Like a snowflake…Noam Chomsky

I’ve been reeling from my heavy-duty Noam Chomsky experience: to write or not to write, my responsibility as an educator, my loyalty to the ’60s and my mentor Howard Zinn, the need for more open-mindedness in the world, speaking the truth through knowledge not stereotypes…

Chomsky strode onto the stage at the University of Arizona in his MIT office garb, an old charcoal sweater over professorial trousers not jeans, longish gray hair that was somewhat subdued. He didn’t look like Einstein, although his presence on campus was compared to a hypothetical Einstein visit; that’s how members of the UA linguistics department spoke.

I didn’t understand  much of Chomsky’s talk on linguistics to around 1,500 faculty and students (as advertised) on Wednesday, Feb. 7. A few glimmers emerged: “Language exists only in the sense that that weather exists. It exists,” he said. “Learning modern language is not something a child does. It’s something that happens to him.”

The philosopher/psychologist William James in the late 19th century-early 20th spoke of the newborn infant “all in one great blooming, buzzing confusion.” The way s/he absorbs language has to be intimate, not just in some social context, which is the way animals — or even bacteria, as Chomsky said — communicate. That’s not the same as language.

And even more complex is that acquisition of language is disassociated from other cognitive capacities. Chimps have the same auditory system as humans, said Chomsky, but they don’t take anything out of the “blooming confusion.” Infants do. And for most toddlers, the acquisition of language happens perfectly, according to the laws of nature, like a snowflake.

No need to think too much, if that’s not where you’re at.
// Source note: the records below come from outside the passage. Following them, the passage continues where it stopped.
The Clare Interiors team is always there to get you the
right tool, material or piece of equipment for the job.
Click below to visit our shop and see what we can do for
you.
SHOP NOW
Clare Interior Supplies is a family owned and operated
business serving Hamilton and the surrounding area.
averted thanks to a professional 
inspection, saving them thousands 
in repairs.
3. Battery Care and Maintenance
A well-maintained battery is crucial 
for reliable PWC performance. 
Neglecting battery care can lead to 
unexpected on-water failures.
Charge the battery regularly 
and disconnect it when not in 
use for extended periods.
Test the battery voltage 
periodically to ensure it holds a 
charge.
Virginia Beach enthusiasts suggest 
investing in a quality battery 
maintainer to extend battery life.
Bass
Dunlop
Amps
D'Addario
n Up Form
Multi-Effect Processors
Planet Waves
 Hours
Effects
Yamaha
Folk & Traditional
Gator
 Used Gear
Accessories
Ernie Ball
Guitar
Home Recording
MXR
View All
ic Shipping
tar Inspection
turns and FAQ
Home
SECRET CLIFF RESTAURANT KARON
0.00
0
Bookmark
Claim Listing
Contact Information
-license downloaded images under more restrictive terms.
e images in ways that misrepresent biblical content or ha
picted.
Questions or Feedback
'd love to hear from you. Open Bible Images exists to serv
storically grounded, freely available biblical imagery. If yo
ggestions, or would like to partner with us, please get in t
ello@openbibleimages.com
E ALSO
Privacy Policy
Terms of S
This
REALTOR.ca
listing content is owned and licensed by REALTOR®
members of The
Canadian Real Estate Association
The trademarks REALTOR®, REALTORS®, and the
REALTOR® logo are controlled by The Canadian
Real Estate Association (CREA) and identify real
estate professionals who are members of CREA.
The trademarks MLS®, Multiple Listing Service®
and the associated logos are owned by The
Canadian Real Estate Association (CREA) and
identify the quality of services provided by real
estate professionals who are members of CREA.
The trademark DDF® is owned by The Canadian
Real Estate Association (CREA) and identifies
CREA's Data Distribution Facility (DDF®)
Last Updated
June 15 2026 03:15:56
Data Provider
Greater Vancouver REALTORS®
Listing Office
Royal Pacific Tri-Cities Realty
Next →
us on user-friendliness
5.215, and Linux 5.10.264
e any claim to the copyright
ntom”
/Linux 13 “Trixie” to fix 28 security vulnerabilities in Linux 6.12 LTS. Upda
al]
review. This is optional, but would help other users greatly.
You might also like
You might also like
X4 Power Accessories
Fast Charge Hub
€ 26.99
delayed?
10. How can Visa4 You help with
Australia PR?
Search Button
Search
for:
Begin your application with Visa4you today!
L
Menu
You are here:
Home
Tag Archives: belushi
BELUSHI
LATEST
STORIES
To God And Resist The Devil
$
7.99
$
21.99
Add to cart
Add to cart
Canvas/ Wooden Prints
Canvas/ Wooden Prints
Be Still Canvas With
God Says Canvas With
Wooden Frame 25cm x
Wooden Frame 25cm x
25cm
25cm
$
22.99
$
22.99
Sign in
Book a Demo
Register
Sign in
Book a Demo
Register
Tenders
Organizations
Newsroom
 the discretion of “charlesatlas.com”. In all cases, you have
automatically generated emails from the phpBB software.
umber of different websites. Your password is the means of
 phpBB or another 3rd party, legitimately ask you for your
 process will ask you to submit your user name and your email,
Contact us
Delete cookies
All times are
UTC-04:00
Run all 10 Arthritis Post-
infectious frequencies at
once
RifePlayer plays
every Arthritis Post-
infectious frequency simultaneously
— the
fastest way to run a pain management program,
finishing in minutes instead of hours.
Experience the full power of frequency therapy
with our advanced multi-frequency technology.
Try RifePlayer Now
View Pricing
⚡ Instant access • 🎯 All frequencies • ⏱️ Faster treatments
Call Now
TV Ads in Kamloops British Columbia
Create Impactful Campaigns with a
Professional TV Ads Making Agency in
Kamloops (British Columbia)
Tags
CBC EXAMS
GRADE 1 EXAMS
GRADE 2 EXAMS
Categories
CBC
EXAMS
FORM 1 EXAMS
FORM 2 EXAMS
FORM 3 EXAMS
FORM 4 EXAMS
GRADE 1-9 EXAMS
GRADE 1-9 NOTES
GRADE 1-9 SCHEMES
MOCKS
What I’m marveling at is the extent of Chomsky’s knowledge, and as a history person, how thrilled I was to hear where his theories come from, not just “This is the way it is” or the gibberish that often passes for truth in the public arena today.

This was old school, an 83-year-old world-reknowned intellectual who let us in on what he’s learned for more than 50 years as a student/teacher at MIT.

The UA professor who introduced Chomsky at his Feb. 8 lecture on education  — to more than 3,000 people — said that Chomsky is quoted more than any other living person. The UA prof also opined that Chomsky was the third most quoted smart guy in history after Plato and Freud. How does he know, I question that.

I do know that my brain hasn’t work as hard in a very long time.  I’m grateful for Chomsky’s visit to Tucson, or as one of my high-school students once pronounced, “I’m grated full of information.” Go brain!